The Radium Girls: The Dark Story of America's Shining Women
- Author: Kate Moore
- Audio read by: Angela Brazil
- Language: English
- Publisher: Sourcebooks , Simon & Schuster UK
- Publication date: June 1, 2016
- Pages: 480 (UK), 504 (US)
- Awards: 2017 Goodreads Choice Award; 2018 American Library Association Notable Nonfiction Book; NYT Bestseller;
- ISBN: 9781492650959
- OCLC: 956341099
- Dewey Decimal: 363.17
- LC Class: HD6067.2.U6 M66 2017
- Website: Official Book Website

= The Radium Girls: The Dark Story of America's Shining Women =

2016 history book by Kate Moore

The Radium Girls: The Dark Story of America's Shining Women is a bestselling book by English author Kate Moore which chronicles the American watch dial painting industry and the lives of the women who painted these dials with luminous paint containing radium-226 to produce radioluminescence, who were known as the Radium Girls. It was published in 2016.

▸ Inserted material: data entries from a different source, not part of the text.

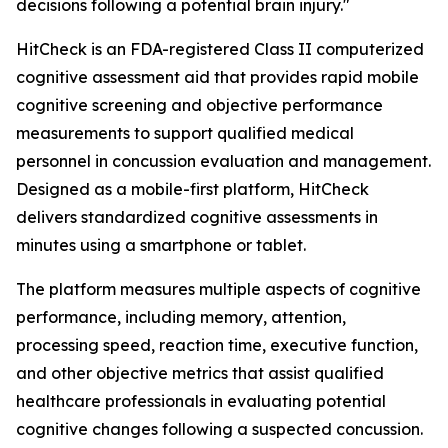
decisions following a potential brain injury."
HitCheck is an FDA-registered Class II computerized
cognitive assessment aid that provides rapid mobile
cognitive screening and objective performance
measurements to support qualified medical
personnel in concussion evaluation and management.
Designed as a mobile-first platform, HitCheck
delivers standardized cognitive assessments in
minutes using a smartphone or tablet.
The platform measures multiple aspects of cognitive
performance, including memory, attention,
processing speed, reaction time, executive function,
and other objective metrics that assist qualified
healthcare professionals in evaluating potential
cognitive changes following a suspected concussion.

Moore was inspired to write the book after directing a production of the play These Shining Lives by Melanie Marnich. The play is about the young female factory workers in Ottawa, Illinois, who were exposed to radium in the 1920s when painting watch dials. She found that the individual names and lives of the women were often not included in the history books.

Moore covers the period from 1917 into the 1940s and the women who worked at three American studios. She outlines in the book how the real life watch dial painters were required to shape their radium-sodden paintbrushes by using their lips and that health and safety practices to protect the women were non-existent in the dial painting studios. The book is split into three sections "Knowledge," "Power" and "Justice." It also includes a prologue, an epilogue, a postscript and bibliography.

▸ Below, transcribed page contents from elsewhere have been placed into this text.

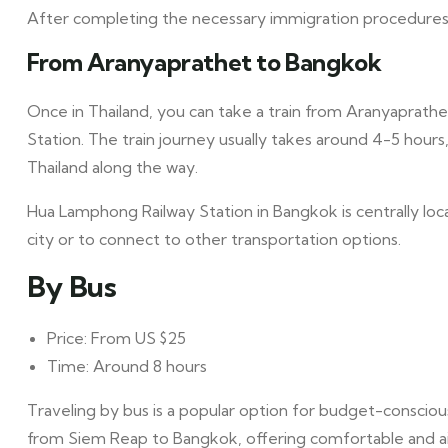
After completing the necessary immigration procedures, 
From Aranyaprathet to Bangkok
Once in Thailand, you can take a train from Aranyaprath
Station. The train journey usually takes around 4-5 hours
Thailand along the way.
Hua Lamphong Railway Station in Bangkok is centrally loc
city or to connect to other transportation options.
By Bus
Price: From US $25
Time: Around 8 hours
Traveling by bus is a popular option for budget-consciou
from Siem Reap to Bangkok, offering comfortable and air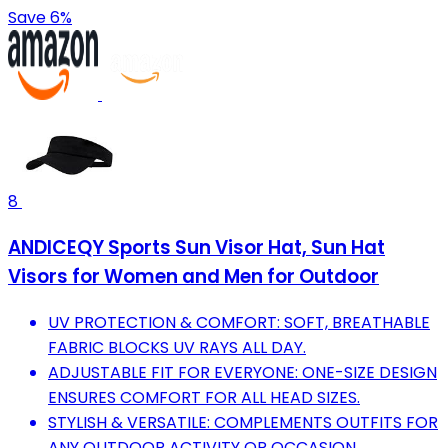
Save 6%
8
ANDICEQY Sports Sun Visor Hat, Sun Hat
Visors for Women and Men for Outdoor
UV PROTECTION & COMFORT: SOFT, BREATHABLE
FABRIC BLOCKS UV RAYS ALL DAY.
ADJUSTABLE FIT FOR EVERYONE: ONE-SIZE DESIGN
ENSURES COMFORT FOR ALL HEAD SIZES.
STYLISH & VERSATILE: COMPLEMENTS OUTFITS FOR
ANY OUTDOOR ACTIVITY OR OCCASION.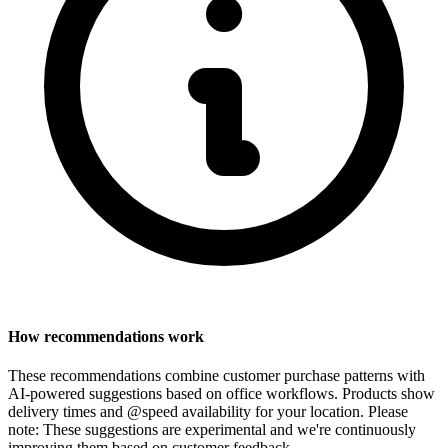
How recommendations work
These recommendations combine customer purchase patterns with
AI-powered suggestions based on office workflows. Products show
delivery times and @speed availability for your location.
Please
note: These suggestions are experimental
and we're continuously
improving them based on customer feedback.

The book has been reviewed by publications including The Atlantic, Booklist, Bustle, Journal of the Mississippi State Medical Association, The San Francisco Book Review, The Spectator, and The Times, as well as the NPR radio network. It has been reviewed by institutions including the Glasgow Women's Library, Royal Society of Chemistry, and the University of Waterloo.

The book was voted the best History & Biography book at the 2017 Goodreads Choice Awards by Goodreads users.

== Adaptions ==

- The 2018 American drama film Radium Girls, starring Joey King and directed by Dean Pilcher, was based on Moore's book.
- In 2019, a younger readers version of the book by Moore was released.